━━ Task inputs
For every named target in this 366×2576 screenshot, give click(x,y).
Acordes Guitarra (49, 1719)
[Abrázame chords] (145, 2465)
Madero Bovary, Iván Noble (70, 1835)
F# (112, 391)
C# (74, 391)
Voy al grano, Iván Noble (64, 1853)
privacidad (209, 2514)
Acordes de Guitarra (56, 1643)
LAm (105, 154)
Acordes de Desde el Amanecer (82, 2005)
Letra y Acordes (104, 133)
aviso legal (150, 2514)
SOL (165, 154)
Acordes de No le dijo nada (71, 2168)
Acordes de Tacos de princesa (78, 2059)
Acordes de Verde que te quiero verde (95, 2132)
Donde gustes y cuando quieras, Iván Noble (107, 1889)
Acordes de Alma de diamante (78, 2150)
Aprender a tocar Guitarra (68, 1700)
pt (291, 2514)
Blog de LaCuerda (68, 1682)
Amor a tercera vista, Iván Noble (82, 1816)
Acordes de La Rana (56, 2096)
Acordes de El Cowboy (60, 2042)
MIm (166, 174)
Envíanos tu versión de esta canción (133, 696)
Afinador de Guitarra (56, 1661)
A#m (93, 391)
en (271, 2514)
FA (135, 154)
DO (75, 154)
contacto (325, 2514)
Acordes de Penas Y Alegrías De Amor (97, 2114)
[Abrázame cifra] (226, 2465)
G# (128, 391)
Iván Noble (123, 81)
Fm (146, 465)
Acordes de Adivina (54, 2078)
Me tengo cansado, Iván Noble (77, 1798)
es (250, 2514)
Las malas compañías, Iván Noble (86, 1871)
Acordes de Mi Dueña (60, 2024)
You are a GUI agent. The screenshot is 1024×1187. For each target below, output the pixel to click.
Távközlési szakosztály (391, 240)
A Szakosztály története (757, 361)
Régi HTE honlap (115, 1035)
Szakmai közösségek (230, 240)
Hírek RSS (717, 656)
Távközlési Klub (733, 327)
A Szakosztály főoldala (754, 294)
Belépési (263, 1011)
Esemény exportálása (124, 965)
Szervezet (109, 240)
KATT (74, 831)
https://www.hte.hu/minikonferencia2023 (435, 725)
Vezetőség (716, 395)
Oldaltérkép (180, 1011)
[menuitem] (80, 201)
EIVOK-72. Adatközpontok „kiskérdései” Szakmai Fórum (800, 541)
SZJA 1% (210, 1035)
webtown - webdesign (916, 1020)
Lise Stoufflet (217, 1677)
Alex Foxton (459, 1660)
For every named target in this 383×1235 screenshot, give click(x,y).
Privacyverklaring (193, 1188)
━━━━
## What you will do
Write the entries out again, exactly and completely.

## Result of the exercise
For every named target in this 366×2576 screenshot, give click(x,y).
Acordes Guitarra (49, 1719)
[Abrázame chords] (145, 2465)
Madero Bovary, Iván Noble (70, 1835)
F# (112, 391)
C# (74, 391)
Voy al grano, Iván Noble (64, 1853)
privacidad (209, 2514)
Acordes de Guitarra (56, 1643)
LAm (105, 154)
Acordes de Desde el Amanecer (82, 2005)
Letra y Acordes (104, 133)
aviso legal (150, 2514)
SOL (165, 154)
Acordes de No le dijo nada (71, 2168)
Acordes de Tacos de princesa (78, 2059)
Acordes de Verde que te quiero verde (95, 2132)
Donde gustes y cuando quieras, Iván Noble (107, 1889)
Acordes de Alma de diamante (78, 2150)
Aprender a tocar Guitarra (68, 1700)
pt (291, 2514)
Blog de LaCuerda (68, 1682)
Amor a tercera vista, Iván Noble (82, 1816)
Acordes de La Rana (56, 2096)
Acordes de El Cowboy (60, 2042)
MIm (166, 174)
Envíanos tu versión de esta canción (133, 696)
Afinador de Guitarra (56, 1661)
A#m (93, 391)
en (271, 2514)
FA (135, 154)
DO (75, 154)
contacto (325, 2514)
Acordes de Penas Y Alegrías De Amor (97, 2114)
[Abrázame cifra] (226, 2465)
G# (128, 391)
Iván Noble (123, 81)
Fm (146, 465)
Acordes de Adivina (54, 2078)
Me tengo cansado, Iván Noble (77, 1798)
es (250, 2514)
Las malas compañías, Iván Noble (86, 1871)
Acordes de Mi Dueña (60, 2024)
You are a GUI agent. The screenshot is 1024×1187. For each target below, output the pixel to click.
Távközlési szakosztály (391, 240)
A Szakosztály története (757, 361)
Régi HTE honlap (115, 1035)
Szakmai közösségek (230, 240)
Hírek RSS (717, 656)
Távközlési Klub (733, 327)
A Szakosztály főoldala (754, 294)
Belépési (263, 1011)
Esemény exportálása (124, 965)
Szervezet (109, 240)
KATT (74, 831)
https://www.hte.hu/minikonferencia2023 (435, 725)
Vezetőség (716, 395)
Oldaltérkép (180, 1011)
[menuitem] (80, 201)
EIVOK-72. Adatközpontok „kiskérdései” Szakmai Fórum (800, 541)
SZJA 1% (210, 1035)
webtown - webdesign (916, 1020)
Lise Stoufflet (217, 1677)
Alex Foxton (459, 1660)
For every named target in this 383×1235 screenshot, give click(x,y).
Privacyverklaring (193, 1188)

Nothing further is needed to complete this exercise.